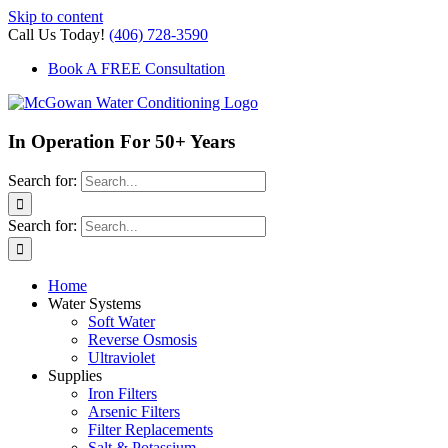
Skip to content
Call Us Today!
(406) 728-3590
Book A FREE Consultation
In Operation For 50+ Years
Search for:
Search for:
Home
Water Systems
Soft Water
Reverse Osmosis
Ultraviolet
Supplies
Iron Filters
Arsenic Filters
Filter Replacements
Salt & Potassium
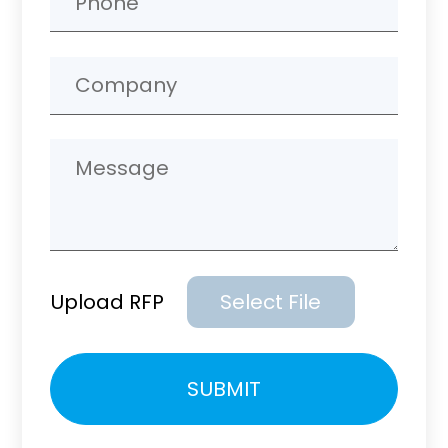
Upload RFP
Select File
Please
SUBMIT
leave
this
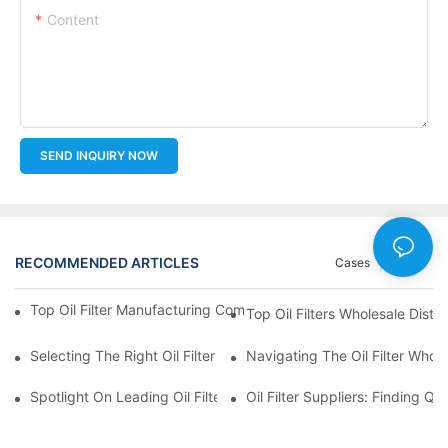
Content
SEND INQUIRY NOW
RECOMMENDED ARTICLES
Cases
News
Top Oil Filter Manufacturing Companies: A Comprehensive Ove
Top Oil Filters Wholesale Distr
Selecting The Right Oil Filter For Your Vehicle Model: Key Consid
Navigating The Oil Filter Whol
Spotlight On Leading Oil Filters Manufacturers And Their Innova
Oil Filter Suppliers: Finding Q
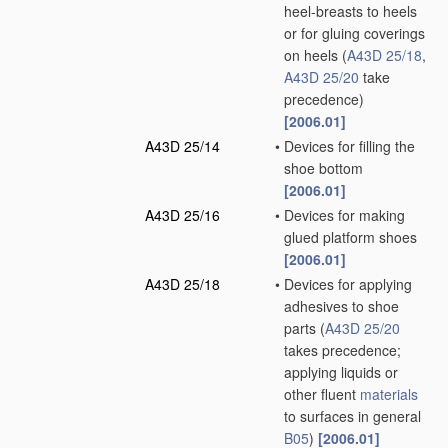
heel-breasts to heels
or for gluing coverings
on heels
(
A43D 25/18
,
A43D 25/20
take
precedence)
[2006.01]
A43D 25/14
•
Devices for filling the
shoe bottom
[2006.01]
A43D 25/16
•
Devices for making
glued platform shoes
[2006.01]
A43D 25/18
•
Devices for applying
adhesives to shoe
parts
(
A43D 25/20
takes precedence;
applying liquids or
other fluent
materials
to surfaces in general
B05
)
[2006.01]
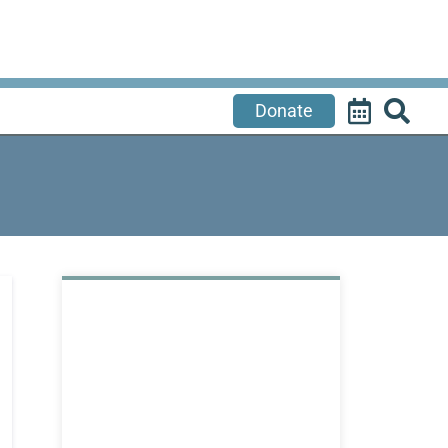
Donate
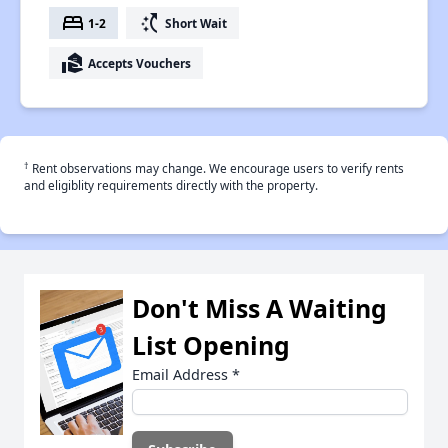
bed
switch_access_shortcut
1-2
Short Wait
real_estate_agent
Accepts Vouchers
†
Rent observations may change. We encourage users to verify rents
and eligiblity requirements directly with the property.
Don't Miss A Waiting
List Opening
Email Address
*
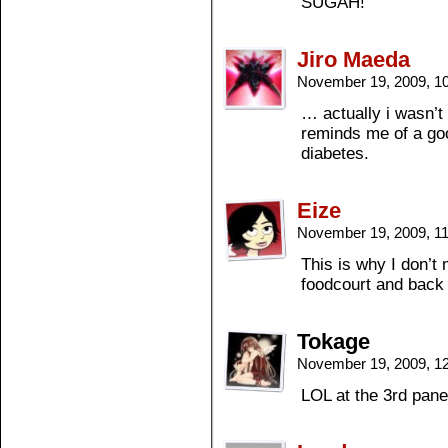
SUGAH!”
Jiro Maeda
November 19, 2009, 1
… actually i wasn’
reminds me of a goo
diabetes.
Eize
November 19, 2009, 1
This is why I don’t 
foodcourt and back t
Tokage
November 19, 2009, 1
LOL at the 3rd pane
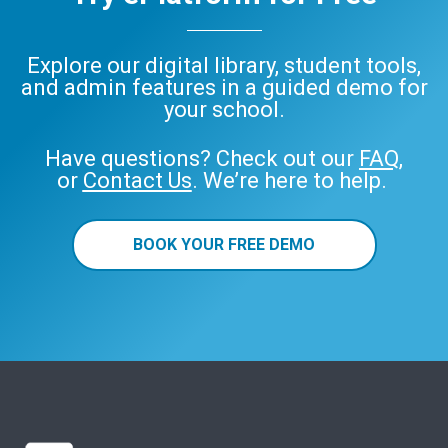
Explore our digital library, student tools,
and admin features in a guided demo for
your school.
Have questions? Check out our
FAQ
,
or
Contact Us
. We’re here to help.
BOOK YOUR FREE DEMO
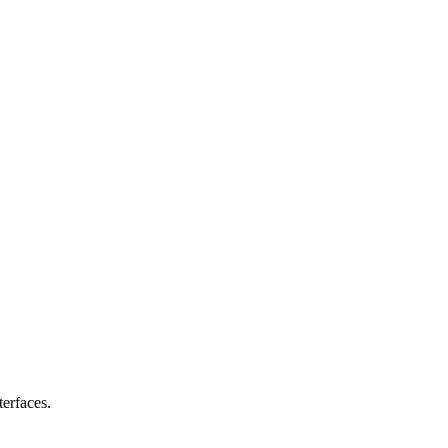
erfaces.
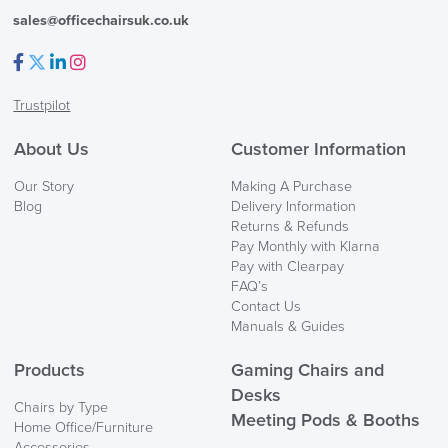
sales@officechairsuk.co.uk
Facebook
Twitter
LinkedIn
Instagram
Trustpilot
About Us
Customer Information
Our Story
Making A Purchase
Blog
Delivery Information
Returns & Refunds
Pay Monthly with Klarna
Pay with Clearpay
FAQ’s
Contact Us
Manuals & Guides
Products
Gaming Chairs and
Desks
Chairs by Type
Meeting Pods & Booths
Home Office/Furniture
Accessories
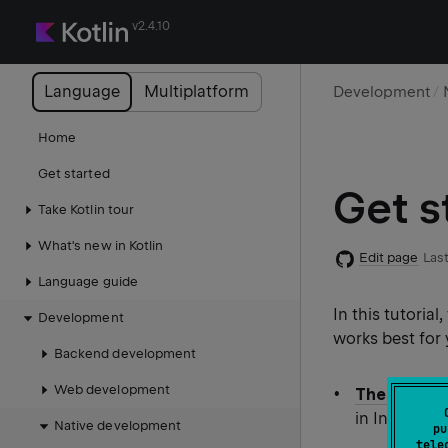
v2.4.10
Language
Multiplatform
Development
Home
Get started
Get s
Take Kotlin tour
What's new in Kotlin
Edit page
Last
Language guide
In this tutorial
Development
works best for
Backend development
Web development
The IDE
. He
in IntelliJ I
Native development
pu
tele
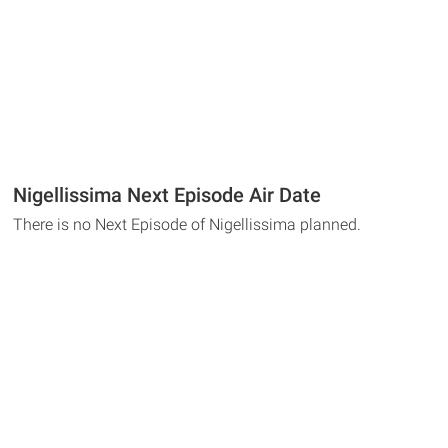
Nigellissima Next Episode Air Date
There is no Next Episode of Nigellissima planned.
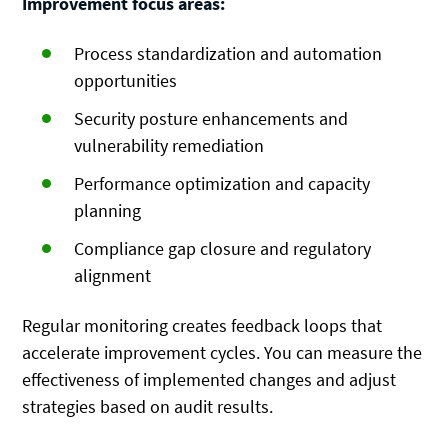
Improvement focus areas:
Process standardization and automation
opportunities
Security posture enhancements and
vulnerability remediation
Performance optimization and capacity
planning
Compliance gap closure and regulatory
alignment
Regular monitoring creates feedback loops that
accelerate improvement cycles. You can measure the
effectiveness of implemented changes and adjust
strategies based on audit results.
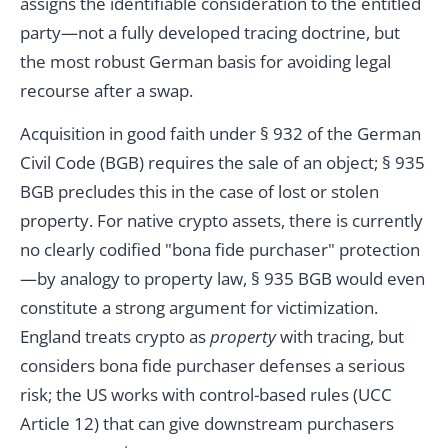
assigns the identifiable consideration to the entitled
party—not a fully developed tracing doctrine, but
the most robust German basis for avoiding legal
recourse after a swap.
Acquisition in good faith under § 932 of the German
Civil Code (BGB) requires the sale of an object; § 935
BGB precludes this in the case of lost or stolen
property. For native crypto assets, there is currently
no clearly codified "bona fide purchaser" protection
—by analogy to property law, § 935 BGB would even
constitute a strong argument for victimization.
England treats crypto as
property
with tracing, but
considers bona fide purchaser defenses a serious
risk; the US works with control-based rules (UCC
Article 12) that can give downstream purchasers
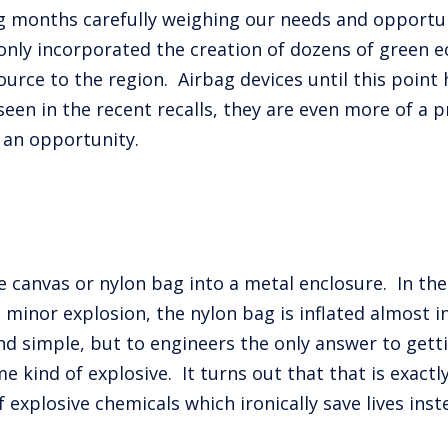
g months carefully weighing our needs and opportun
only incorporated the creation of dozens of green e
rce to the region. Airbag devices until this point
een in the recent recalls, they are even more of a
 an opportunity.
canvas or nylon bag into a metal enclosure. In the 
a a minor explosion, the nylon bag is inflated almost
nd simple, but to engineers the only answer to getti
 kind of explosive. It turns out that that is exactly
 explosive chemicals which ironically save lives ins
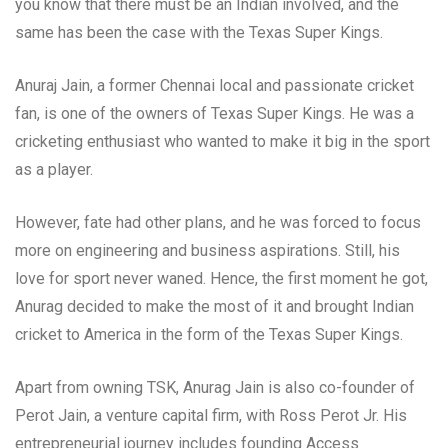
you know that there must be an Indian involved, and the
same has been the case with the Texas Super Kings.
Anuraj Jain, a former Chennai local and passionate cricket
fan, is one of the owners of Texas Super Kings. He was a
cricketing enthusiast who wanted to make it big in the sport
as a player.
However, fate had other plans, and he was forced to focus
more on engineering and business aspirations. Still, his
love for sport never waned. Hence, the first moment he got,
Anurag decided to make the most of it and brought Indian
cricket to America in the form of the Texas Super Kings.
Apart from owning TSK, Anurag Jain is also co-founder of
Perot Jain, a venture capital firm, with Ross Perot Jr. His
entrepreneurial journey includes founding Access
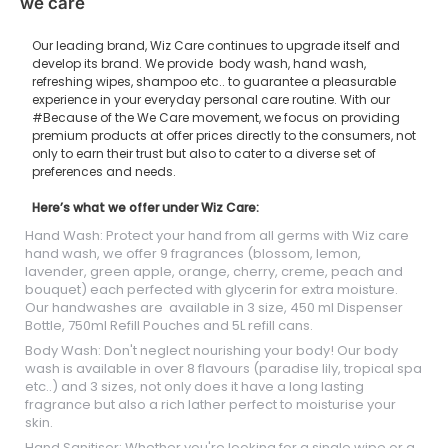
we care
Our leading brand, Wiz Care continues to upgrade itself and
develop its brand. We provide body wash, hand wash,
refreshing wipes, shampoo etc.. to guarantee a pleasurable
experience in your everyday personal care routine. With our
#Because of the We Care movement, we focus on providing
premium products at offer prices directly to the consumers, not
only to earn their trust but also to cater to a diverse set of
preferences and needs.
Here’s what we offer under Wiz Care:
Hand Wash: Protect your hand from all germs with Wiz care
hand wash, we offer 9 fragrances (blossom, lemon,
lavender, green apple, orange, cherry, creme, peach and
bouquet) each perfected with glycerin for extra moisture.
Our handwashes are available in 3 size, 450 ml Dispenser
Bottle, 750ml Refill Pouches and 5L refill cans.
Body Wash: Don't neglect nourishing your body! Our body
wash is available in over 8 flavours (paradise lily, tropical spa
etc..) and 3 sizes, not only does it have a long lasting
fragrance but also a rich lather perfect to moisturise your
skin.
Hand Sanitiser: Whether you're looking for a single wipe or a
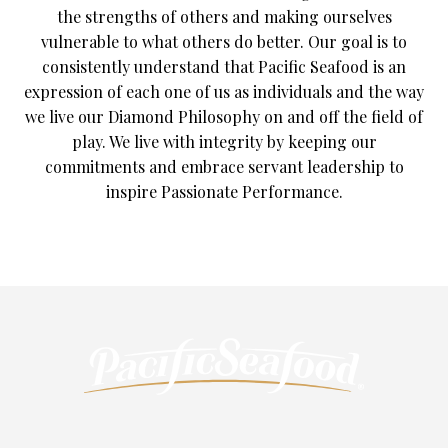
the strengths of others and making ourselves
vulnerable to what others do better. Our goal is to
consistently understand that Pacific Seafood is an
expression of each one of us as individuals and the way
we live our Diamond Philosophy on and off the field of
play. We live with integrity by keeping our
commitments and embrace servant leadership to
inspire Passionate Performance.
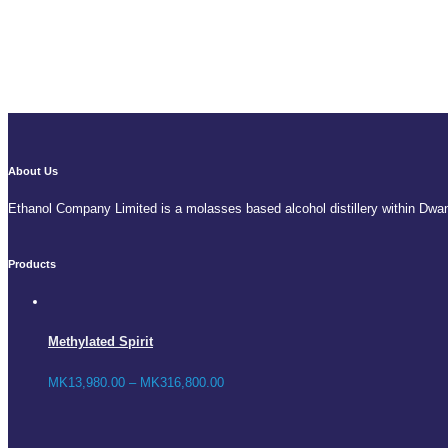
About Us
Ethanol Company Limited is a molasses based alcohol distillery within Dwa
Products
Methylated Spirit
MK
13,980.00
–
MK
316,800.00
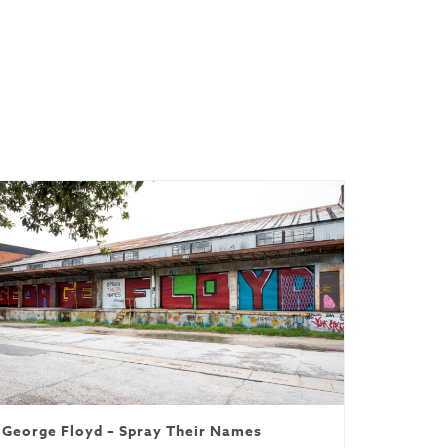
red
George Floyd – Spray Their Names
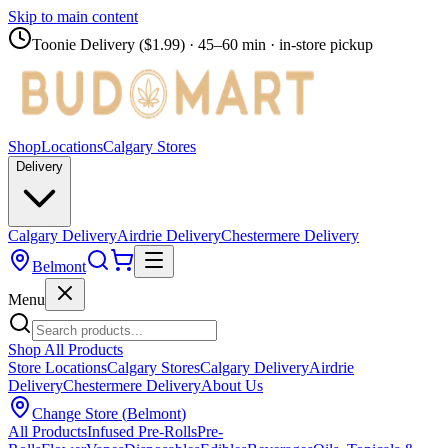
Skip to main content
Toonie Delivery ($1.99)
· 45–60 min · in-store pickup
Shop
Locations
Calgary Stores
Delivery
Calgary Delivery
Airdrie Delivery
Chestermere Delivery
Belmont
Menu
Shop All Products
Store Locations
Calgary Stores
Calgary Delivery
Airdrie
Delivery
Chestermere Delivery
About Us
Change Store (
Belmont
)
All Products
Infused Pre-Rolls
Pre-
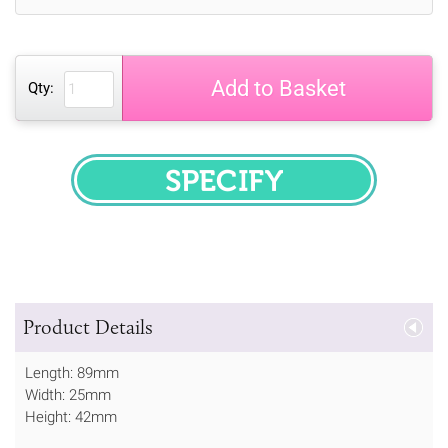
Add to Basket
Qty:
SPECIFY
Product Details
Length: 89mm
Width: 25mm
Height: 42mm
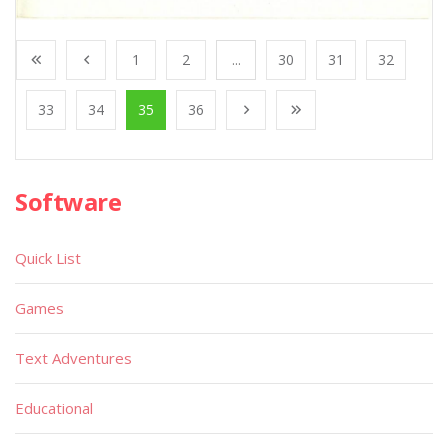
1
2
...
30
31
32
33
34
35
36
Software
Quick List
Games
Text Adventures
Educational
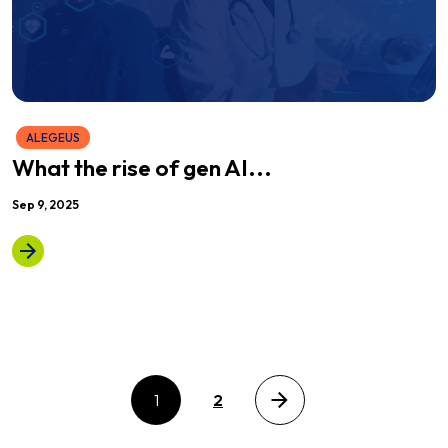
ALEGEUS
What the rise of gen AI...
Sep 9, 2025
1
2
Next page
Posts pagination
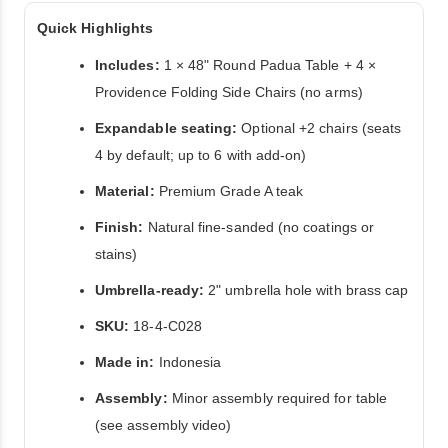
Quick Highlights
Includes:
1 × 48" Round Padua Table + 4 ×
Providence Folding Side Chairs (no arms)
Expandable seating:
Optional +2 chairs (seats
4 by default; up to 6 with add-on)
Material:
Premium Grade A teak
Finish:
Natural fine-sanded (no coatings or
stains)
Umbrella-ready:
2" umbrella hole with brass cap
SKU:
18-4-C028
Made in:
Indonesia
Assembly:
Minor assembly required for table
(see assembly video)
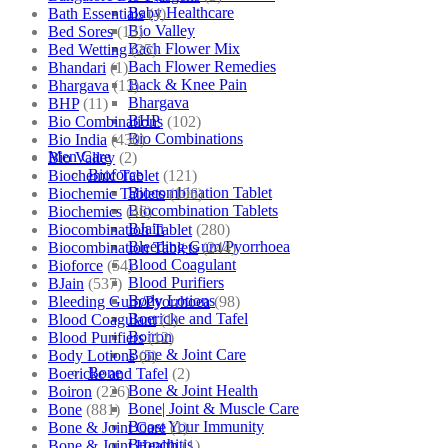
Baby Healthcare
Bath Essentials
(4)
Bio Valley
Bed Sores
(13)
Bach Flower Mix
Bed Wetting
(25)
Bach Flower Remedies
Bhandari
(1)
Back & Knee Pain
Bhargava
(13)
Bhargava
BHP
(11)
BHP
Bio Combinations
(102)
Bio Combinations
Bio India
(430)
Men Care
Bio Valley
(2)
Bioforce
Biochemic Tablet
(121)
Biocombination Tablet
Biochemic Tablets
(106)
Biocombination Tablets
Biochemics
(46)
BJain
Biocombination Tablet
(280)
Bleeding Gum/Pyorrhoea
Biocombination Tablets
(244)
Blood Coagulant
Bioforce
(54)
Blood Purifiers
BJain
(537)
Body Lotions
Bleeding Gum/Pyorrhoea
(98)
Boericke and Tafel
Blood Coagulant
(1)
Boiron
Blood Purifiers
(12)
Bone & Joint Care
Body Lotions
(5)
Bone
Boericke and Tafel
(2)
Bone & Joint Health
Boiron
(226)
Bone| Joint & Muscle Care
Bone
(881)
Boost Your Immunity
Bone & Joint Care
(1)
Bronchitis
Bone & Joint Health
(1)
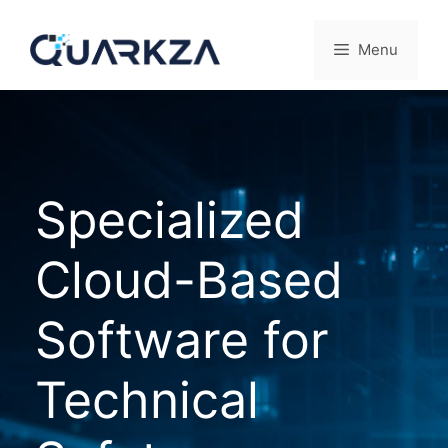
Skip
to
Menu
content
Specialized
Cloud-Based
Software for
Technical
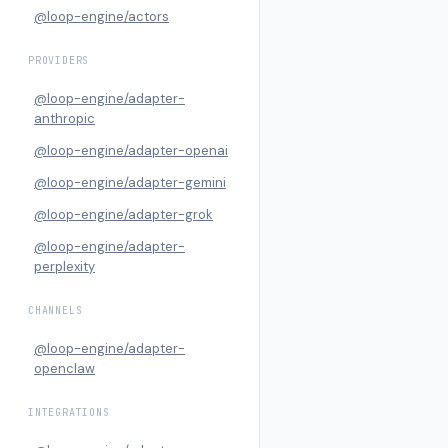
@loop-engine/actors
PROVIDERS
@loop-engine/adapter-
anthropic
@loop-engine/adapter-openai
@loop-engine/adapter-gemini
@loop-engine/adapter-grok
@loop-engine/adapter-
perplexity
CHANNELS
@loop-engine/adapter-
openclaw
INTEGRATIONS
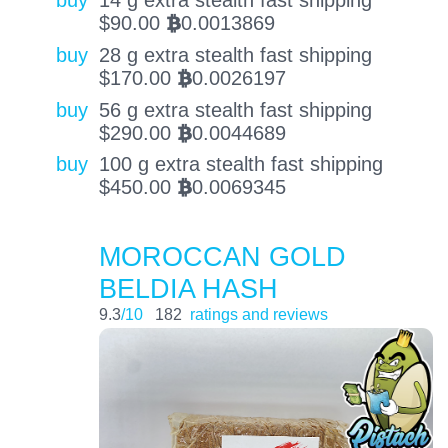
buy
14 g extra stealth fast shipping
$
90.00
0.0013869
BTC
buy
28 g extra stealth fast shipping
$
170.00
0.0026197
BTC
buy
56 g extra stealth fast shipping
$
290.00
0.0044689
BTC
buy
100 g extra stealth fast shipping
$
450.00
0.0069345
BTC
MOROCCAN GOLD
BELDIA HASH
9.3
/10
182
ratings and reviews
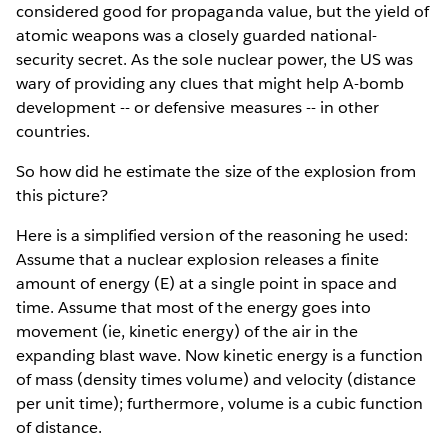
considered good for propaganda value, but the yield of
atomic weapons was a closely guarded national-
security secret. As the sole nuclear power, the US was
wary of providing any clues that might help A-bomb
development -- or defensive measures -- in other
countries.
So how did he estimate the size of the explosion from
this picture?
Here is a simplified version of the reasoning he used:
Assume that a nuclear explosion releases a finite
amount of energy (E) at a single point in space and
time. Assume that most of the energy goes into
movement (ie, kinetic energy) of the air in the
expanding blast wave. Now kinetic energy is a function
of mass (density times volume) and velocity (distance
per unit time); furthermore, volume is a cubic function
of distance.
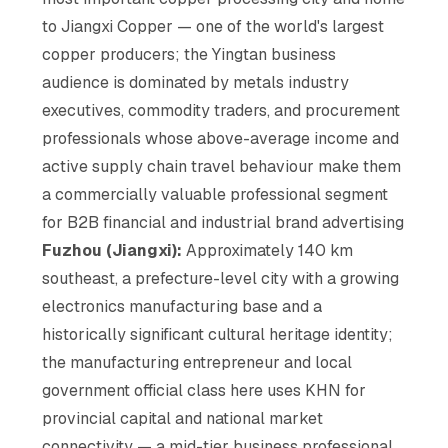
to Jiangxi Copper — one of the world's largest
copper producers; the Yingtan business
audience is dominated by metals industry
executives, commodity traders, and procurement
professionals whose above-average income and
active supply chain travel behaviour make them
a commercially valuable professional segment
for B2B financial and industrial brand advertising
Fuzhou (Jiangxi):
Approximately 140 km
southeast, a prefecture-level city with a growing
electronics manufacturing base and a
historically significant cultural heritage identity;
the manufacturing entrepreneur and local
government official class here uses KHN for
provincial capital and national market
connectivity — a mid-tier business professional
------------------------------------------------------------------------
- **WORK REQUEST**
Across the entries above, how many lines contain the string "Next"? The number alone is the answer.

- **RESPONSE TO THIS TASK**
3